YOUR OBJECTIVE: The line containing "info@autods.cz" marks the end: copy exactly every line from the start of the records below up to and including it, leaving out pictures.

[Opening INPUT DATA section]

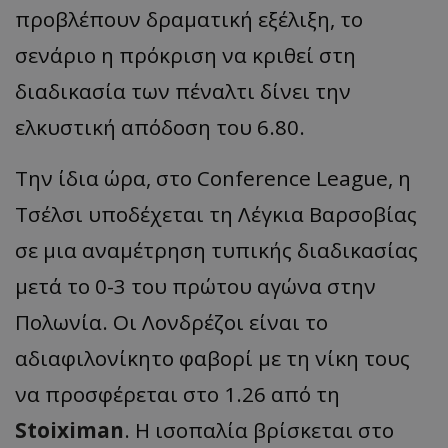
προβλέπουν δραματική εξέλιξη, το
σενάριο η πρόκριση να κριθεί στη
διαδικασία των πέναλτι δίνει την
ελκυστική απόδοση του 6.80.
Την ίδια ώρα, στο Conference League, η
Τσέλσι υποδέχεται τη Λέγκια Βαρσοβίας
σε μια αναμέτρηση τυπικής διαδικασίας
μετά το 0-3 του πρώτου αγώνα στην
Πολωνία. Οι Λονδρέζοι είναι το
αδιαφιλονίκητο φαβορί με τη νίκη τους
να προσφέρεται στο 1.26 από τη
Stoiximan
. Η ισοπαλία βρίσκεται στο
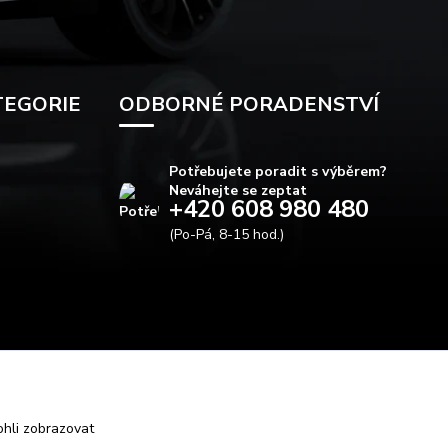
TEGORIE
ODBORNÉ PORADENSTVÍ
Potřebujete poradit s výběrem?
Neváhejte se zeptat
+420 608 980 480
(Po-Pá, 8-15 hod.)
info@autods.cz
hli zobrazovat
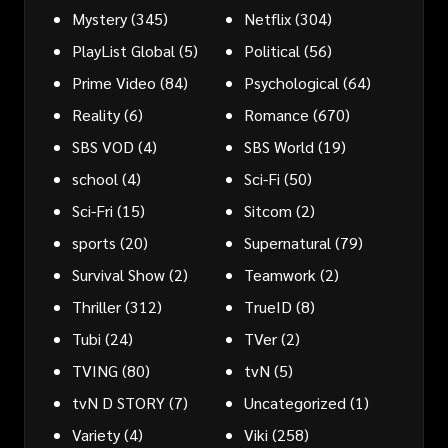
Mystery
(345)
Netflix
(304)
PlayList Global
(5)
Political
(56)
Prime Video
(84)
Psychological
(64)
Reality
(6)
Romance
(670)
SBS VOD
(4)
SBS World
(19)
school
(4)
Sci-Fi
(50)
Sci-Fri
(15)
Sitcom
(2)
sports
(20)
Supernatural
(79)
Survival Show
(2)
Teamwork
(2)
Thriller
(312)
TrueID
(8)
Tubi
(24)
TVer
(2)
TVING
(80)
tvN
(5)
tvN D STORY
(7)
Uncategorized
(1)
Variety
(4)
Viki
(258)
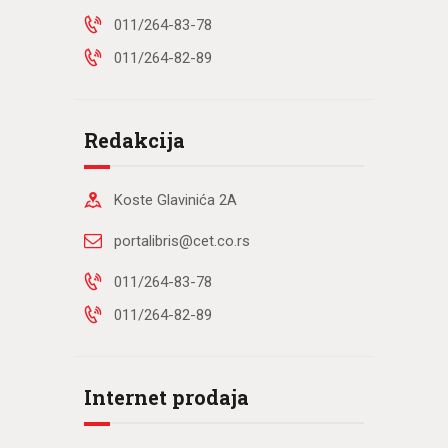
011/264-83-78
011/264-82-89
Redakcija
Koste Glavinića 2A
portalibris@cet.co.rs
011/264-83-78
011/264-82-89
Internet prodaja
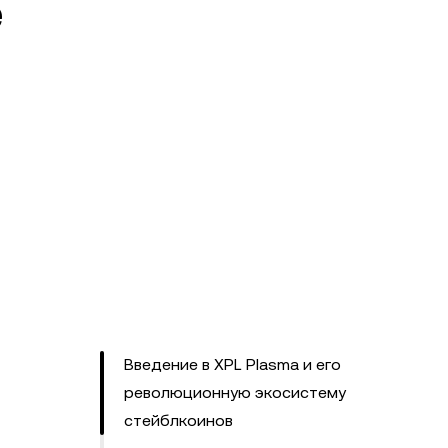
е
Введение в XPL Plasma и его
революционную экосистему
стейблкоинов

[Closing INPUT DATA section]

ANSWER SPACE:
προβλέπουν δραματική εξέλιξη, το
σενάριο η πρόκριση να κριθεί στη
διαδικασία των πέναλτι δίνει την
ελκυστική απόδοση του 6.80.
Την ίδια ώρα, στο Conference League, η
Τσέλσι υποδέχεται τη Λέγκια Βαρσοβίας
σε μια αναμέτρηση τυπικής διαδικασίας
μετά το 0-3 του πρώτου αγώνα στην
Πολωνία. Οι Λονδρέζοι είναι το
αδιαφιλονίκητο φαβορί με τη νίκη τους
να προσφέρεται στο 1.26 από τη
Stoiximan
. Η ισοπαλία βρίσκεται στο
TEGORIE
ODBORNÉ PORADENSTVÍ
Potřebujete poradit s výběrem?
Neváhejte se zeptat
+420 608 980 480
(Po-Pá, 8-15 hod.)
info@autods.cz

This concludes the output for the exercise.